买作曲 复制粘贴歌词称原创 所以音乐圈的都是傻

更新时间:2019-08-23

  188144现场报码!那时候的矮大紧还是音乐路上的逐梦人,听了朴树几首“注水”的歌,直截了当的说:“你甭拿这些次品糊弄我,我知道你有好的,赶紧拿出来。”

  朴树给高晓松唱自己作品的时候,高晓松问:“你能写能唱,可以当艺人啊,干嘛卖这些破烂儿。”

  觉得大家都是傻X的朴树,交出了自己的第一张个人专辑《我去2000年》。这张专辑里有一首歌,朴树录了几次都不满意,纠结着到底要不要把它放进专辑里。

  2019年3月,知名民谣女歌手花粥被曝歌曲《妈妈要我出嫁》抄袭前苏联词作家的作品。

  不知道花粥在完成这一系列操作时,脑海里有没有闪过这样的想法——抄就抄吧,反正现在听民谣的都是傻X。

  2003年-2013年,是朴树生命中最黑暗的十年。除了抑郁症加重之外的另一个原因,是他写不出歌来了。

  他没接受过科班教学,所有的作品都是靠感觉写的,到了没感觉的时候,是线年朴树组建了自己的乐队,结果一整年下来,乐队直接了5场演出。

  后来在《跨界歌王》里说缺钱才来参加节目,不是开玩笑,是真的缺。一大帮子人指望着他吃饭。

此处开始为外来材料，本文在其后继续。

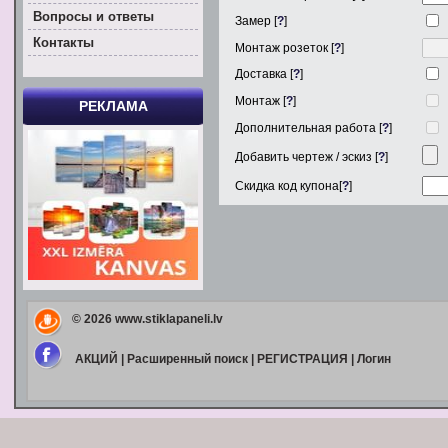
Вoпросы и ответы
Замер [
?
]
Контакты
Монтаж розеток [
?
]
Доставка [
?
]
Монтаж [
?
]
РЕКЛАМА
Дополнительная работа [
?
]
Добавить чертеж / эскиз [
?
]
Скидка код купона[
?
]
© 2026
www.stiklapaneli.lv
АКЦИЙ
|
Расширенный поиск
|
РЕГИСТРАЦИЯ
|
Логин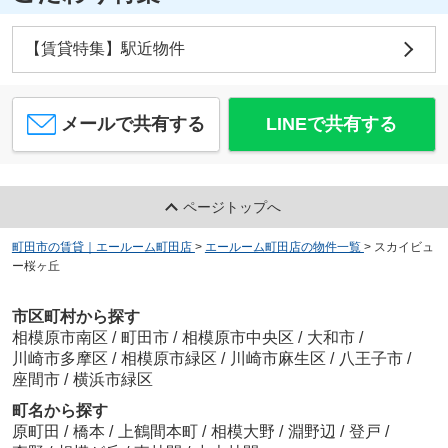
【賃貸特集】駅近物件
メールで共有する
LINEで共有する
ページトップへ
町田市の賃貸｜エールーム町田店
>
エールーム町田店の物件一覧
>
スカイビュ
ー桜ヶ丘
市区町村から探す
相模原市南区
/
町田市
/
相模原市中央区
/
大和市
/
川崎市多摩区
/
相模原市緑区
/
川崎市麻生区
/
八王子市
/
座間市
/
横浜市緑区
町名から探す
原町田
/
橋本
/
上鶴間本町
/
相模大野
/
淵野辺
/
登戸
/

  民谣歌手,灵感来的时候像上厕所一般,一支烟的功夫能写两首歌。可倘若没了灵感,比白云大妈写书强不到哪去——“七天憋出六个字”。

  18年的最后几天,张玮玮宣布暂停所有的演出以及与音乐相关的工作,开始写公众号了。

  如果强行把他和“火”联系一起,那大抵就是他为话剧《恋爱的犀牛》做原创配乐。而他唯一一首被人熟知的歌曲《米店》,也是李志和老狼翻唱之后,才广为流传。

  也许是张玮玮太傻,也许是抹不开面儿。但打死他们那个年代做音乐的,也想不出,一个和弦都弹不出的人,也敢号称自己是原创歌手。

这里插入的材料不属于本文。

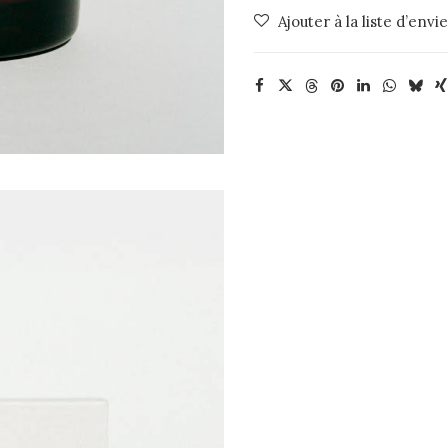
Bruket
Ajouter à la liste d’envi
Grapefruit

  靠着“远方”、“从前”、“猫或者狗”,加上一个押韵网站,就能写出一首歌的时代。谁还能静下心来做音乐呢。

  蛰伏10年的朴树,带着一首《平凡之路》重回大众视野,仅仅7个小时,试听破百万。但大众对于民谣歌手的“不离不弃”,似乎也仅限于朴树。

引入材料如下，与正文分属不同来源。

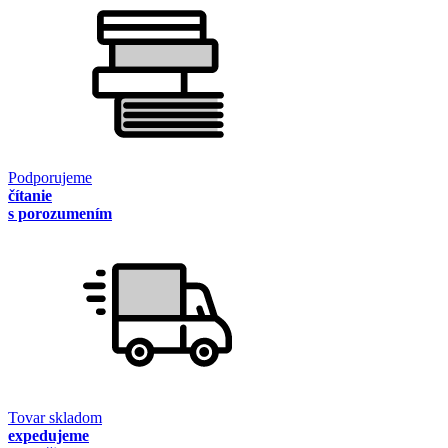
Podporujeme
čítanie
s porozumením
Tovar skladom
expedujeme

  尧十三写一首《龙港秘密》,买了100多G的好莱坞音效听了一年半,从北京搬回贵州的小镇,才把这些东西一点点的抠碎,然后一点点的注入进歌里。

  民谣界的长青树,5年出一张专辑的万晓利,两年没写出一个字,住进杭州的山里才又找到感觉,写出新歌。

  喜欢谁,喜欢什么风格,都是听众自己的事。但倘若将抄来的东西当做扛鼎之作,那也太过令人不齿。

  确实,在全国大街小巷都无限循环着《成都》之前,赵雷有四五年时间,穿梭在北京的地下通道,过着地下歌手的日子。

  李志抽着5块钱一包的红梅,将南京写进歌里;赵雷挤在北京8平米的小屋里,问着“理想今年你几岁”;郝云条件稍微好点,但也“喜欢的好多东西,还是买不起”。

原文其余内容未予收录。